According to Dr Halfdan Mahler, who was elected in 1973 for the first of three consecutive terms as Director General of the WHO, the initiative to implement PHC was aborted within months of its conception. This was due in part to promotion of a ‘selective’ PHC strategy by the Rockefeller Foundation, mostly directed to child survival and later strongly endorsed by institutions like the World Bank. While this led to some progress – it is important to acknowledge that overall life expectancy improved and that child-mortality has declined in most countries and regions, although not all, since 1978 – the implementation of selective programmes through cost-effective ‘packages’ of medical interventions ignored the social determinants of health. A truly comprehensive PHC strategy was thus never put into practice. An important contributing factor was the expenditure restrictions associated with the structural adjustment programmes by the International Monetary Fund (IMF) and World Bank in response to the debt crisis of many developing countries that began at the end of the 1970s and in the early 1980s, and the related promotion by many donors (particularly the World Bank) of health sector ‘reform’ programmes organized around the cost-recovery and the imposition of user fees, with public provision and financing of health services regarded as an exception to the normative preference for private purchase or private insurance.

A new momentum?

Despite the differences in the processes through which they were produced, the central message of the three recent reports is similar. Taken together, they provide compelling evidence that ‘health for all’ is possible – not by focusing on disease-specific initiatives, but rather by emphasizing systems, power and the imperative to address the underlying and structural causes of health inequity. The renewed interest in PHC/health for all (with ideas such as equity, social justice, participation, intersectoral approaches and social determinants of health) spans the WHO, the CSDH, the People’s Health Movement, professional associations and academia. It is expressed in resolutions, statements, conferences, publications and special issues of journals dedicated to PHC, and made explicit in global research initiatives. Yet different agents may still think of PHC differently.

There is indeed a wide spectrum of perspectives on PHC and of key principles such as community participation. Is participation understood primarily as a means to an end (to efficiency and effectiveness) or is it also acknowledged as an end in itself (empowerment) and as a premise for sustainability and equity? Clearly, the complexity of poverty, environment and health issues demands sustained political commitment and a long-term strategy. Even when formal democratic institutions exist, the timeframe within which action must be planned and implemented is far longer than the electoral cycles in which governments typically are politically able to respond. This implies a need for ways to institutionalize and sustain long-term participation on the part of civil society. This is important because the key question now is: who is to do what and how?
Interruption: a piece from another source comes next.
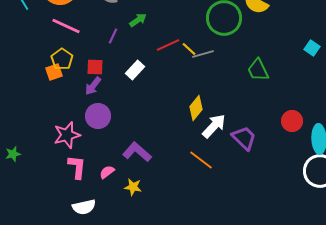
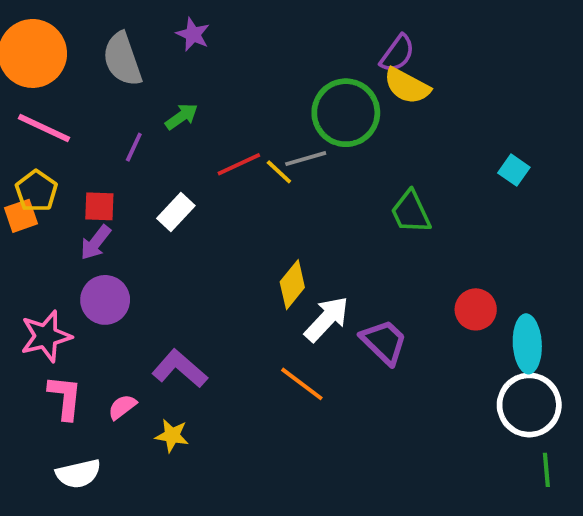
gray line: (203, 54) -> (306, 159), moved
How can we ensure that the renewed interest in a comprehensive approach to health doesn’t die a silent death as it did three decades ago?

Who must act?

The agents on whom this comprehensive approach ultimately depends are governments, multilateral institutions and the new private fund donors. The Gates Foundation has been criticized for its strongly biomedical and technology-focused orientation. Thus, its influence does not necessarily bode well for the future of policies to reduce inequities by addressing social determinants of health. Yet it is possible, though not easy, to envision PPPs organized around reducing inequities in access to key social determinants of health. For example, by making funds available for participatory design and implementation of coordinated interventions in health care, income support, housing and provision of water and sanitation infrastructure, with scientific review and performance reporting requirements broadly analogous to those now attached to grants administered by the Global Fund.
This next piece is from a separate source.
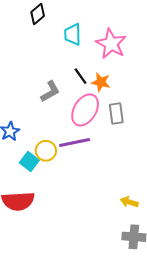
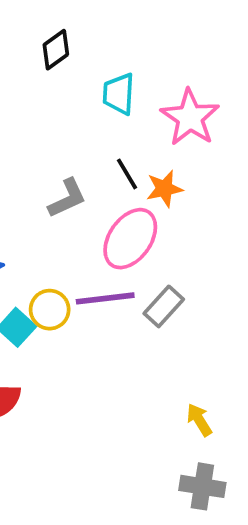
orange star: (101, 82) -> (164, 189), turned -30
gray rectangle: (116, 114) -> (164, 306), moved, turned 45
yellow arrow: (129, 202) -> (199, 420), turned 36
As for governments, at the national level it is important to reverse the trend of privatization and corporatization of public services essential for health, such as water supply, sanitation, waste collection and social services: a trend that tends to exclude the poor and deepen inequalities even when the services remain nominally under government control. More fundamentally, as the CSDH report emphasizes, ‘implementation of the Commission’s recommendations is critically dependent upon changes in the functioning of the global economy’. This point was emphasized by the WHO’s Director-General Margaret Chan in a speech to the UN General Assembly in October 2008. If the WHO is to be relevant to the commission’s perspective and is to be an effective advocate for such changes, it will need to reinvent itself and adopt a transdisciplinary orientation. Its personnel are mainly physicians and other health professionals with a strongly biomedical orientation. The WHO will need not only to add social scientific expertise to its staff, but also to engage strongly with international economic organisations such as the IMF, the World Bank and the WTO, and with other UN system agencies that have considerably greater expertise in the social sciences and development policy. It will also need to help build coalitions to mobilize additional resources for new kinds of operations and to secure the changes in the global economic system and global governance which are essential to achieving global health equity and health for all.

Seizing global change

The renewed interest in Alma Ata in 2008 has emerged in a context of unprecedented global change and challenges, including the worldwide financial crisis, climate change, food insecurity, long-term and emerging conflicts, rapid and uncontrolled urbanization and increasing migration. Most, if not all, of these challenges will be felt first and worst by socially and economically marginalized populations, especially in low- and middle-income countries. But the effects can quickly spread into the industrialized world – for example, in the form of increased flows of migrants who occupy (often literally) the interstices between the towers where the rich and powerful live and work. This interconnectedness has important implications for health and development, and for their relation to the urgent need for global economic reform. The civil society voice represented in the GHW report is eager for clear action. It outlines an alternative model of economic development and the changes needed at the global level – including genuine democratic reform of global economic governance.

Health and urbanization

As of 2009, half of the world’s population is urban, and the locus of poverty has shifted toward urban areas. Throughout history, cities have provided new opportunities for income growth, improved living conditions and health development 1. However, current urbanization differs from that of the now-industrialized countries in the late nineteenth and twentieth centuries in that the speed of change is unprecedented. At the end of the nineteenth century, less than 3% of the world’s population was living in towns and cities, and Africa and Asia were still almost wholly rural as late as 1950 2. The pace of urbanization over the past 20 years has been especially rapid in less developed regions, and this trend is expected to continue. Over the next two decades, cities in developing countries will account for 95% of all urban growth worldwide; by 2030, they will be home to almost 4 billion people.
However, urban services and infrastructure development have not kept pace with urban population growth 3. According to recent projections, the populations living in informal settlements in low- and middle-income countries, currently one billion people, is likely to double in less than 30 years 4. In Africa, the growth rate of the urban population is twice the global average, and comparable with that of towns in nineteenth century Europe. From the role that public health and progressive social movements played in that period of history in improving health and reducing inequities, important historic lessons can be drawn. The role of public investment in services was crucial in ensuring clean water, adequate sanitation and improved housing, but progressive public health policy only became possible in a context where people had the ability to demand their rights (through the expansion of the franchise) 5. Thus, the renewal of interest in research by communities and civil society on the structural (social, economic, cultural, environmental, political) determinants and conditions of daily life that are responsible for a major part of health inequities is especially relevant.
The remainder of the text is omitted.